Data excerpts:
- - -

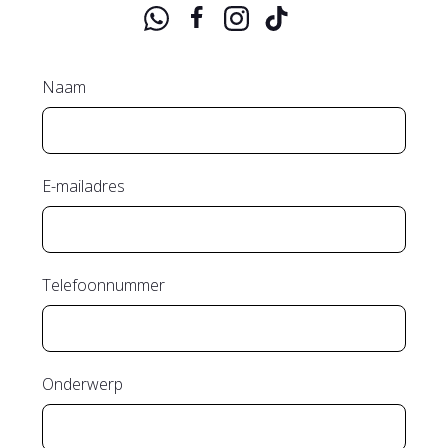
Naam
E-mailadres
Telefoonnummer
Onderwerp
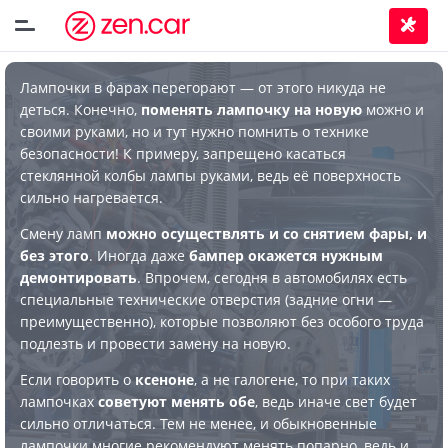
Лампочки в фарах перегорают — от этого никуда не
деться. Конечно,
поменять лампочку на новую
можно и
своими руками, но и тут нужно помнить о технике
безопасности! К примеру, запрещено касаться
стеклянной колбы лампы руками, ведь её поверхность
сильно нагревается.
Смену ламп
можно осуществлять и со снятием фары, и
без этого
. Иногда даже
бампер окажется нужным
демонтировать
. Впрочем, сегодня в автомобилях есть
специальные технические отверстия (задние огни —
преимущественно), которые позволяют без особого труда
подлезть и провести замену на новую.
Если говорить о
ксеноне
, а не галогене, то при таких
лампочках
советуют менять обе
, ведь иначе свет будет
сильно отличаться. Тем не менее, и обыкновенные
лампочки многие рекомендуют менять попарно, ведь и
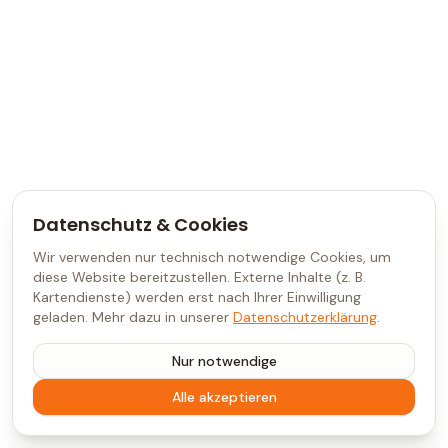
Datenschutz & Cookies
Wir verwenden nur technisch notwendige Cookies, um
diese Website bereitzustellen. Externe Inhalte (z. B.
Kartendienste) werden erst nach Ihrer Einwilligung
geladen. Mehr dazu in unserer
Datenschutzerklärung
.
Nur notwendige
Alle akzeptieren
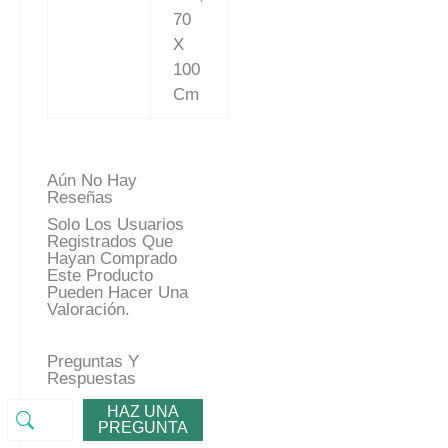
70
X
100
Cm
Aún No Hay
Reseñas
Solo Los Usuarios
Registrados Que
Hayan Comprado
Este Producto
Pueden Hacer Una
Valoración.
Preguntas Y
Respuestas
HAZ UNA
PREGUNTA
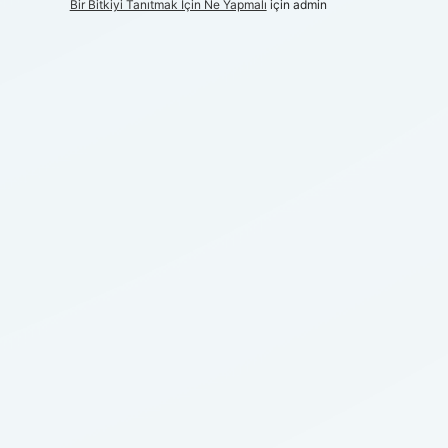
Bir Bitkiyi Tanıtmak Için Ne Yapmalı
için
admin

- - -

- [Task to complete]:
Begin the copy at the line containing "Pueden Hacer Una" and end it at the last line of the records; transcribe exactly and exclude pictures.

- [Result of the task]:
Pueden Hacer Una
Valoración.
Preguntas Y
Respuestas
HAZ UNA
PREGUNTA
Bir Bitkiyi Tanıtmak Için Ne Yapmalı
için
admin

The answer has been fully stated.